Desafios no Brasil e responsabilidade coletiva
O infectologista também chamou atenção para os riscos do uso inadequado de antibióticos, tanto na medicina quanto na agropecuária, além da automedicação. Segundo ele, metade das prescrições hospitalares é feita de forma inadequada, seja na dose, na indicação ou no tempo de uso.
“A resistência antimicrobiana é um problema de todos, do indivíduo que guarda a sobra de uma caixa de remédio até o médico que prescreve sem critério. Se não houver consciência coletiva, isso vai piorar”, ressaltou.

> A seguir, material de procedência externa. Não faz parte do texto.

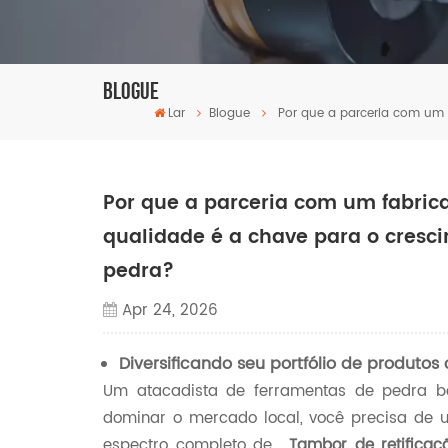
Blogue
Lar
Blogue
Por que a parceria com um 
Por que a parceria com um fabric
qualidade é a chave para o cresci
pedra?
Apr 24, 2026
Diversificando seu portfólio de produtos
Um atacadista de ferramentas de pedra b
dominar o mercado local, você precisa de 
espectro completo de...
Tambor de retifica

Na visão de Uip, a resposta precisa incluir educação, protocolos rígidos, diagnóstico preciso e investimento em saneamento básico, além de parcerias entre poder público e indústria farmacêutica. “Temos que ter coragem de investir no que não aparece, como esgoto e água tratada. Isso salva vidas tanto quanto um remédio novo”, afirmou.
Apesar dos desafios, ele se disse otimista com o avanço da ciência e reforça que a resistência antimicrobiana deve ser vista como prioridade global. “O antibiótico bem usado, a água tratada e a vacina continuam sendo as maiores ferramentas que temos para proteger a vida”, conclui.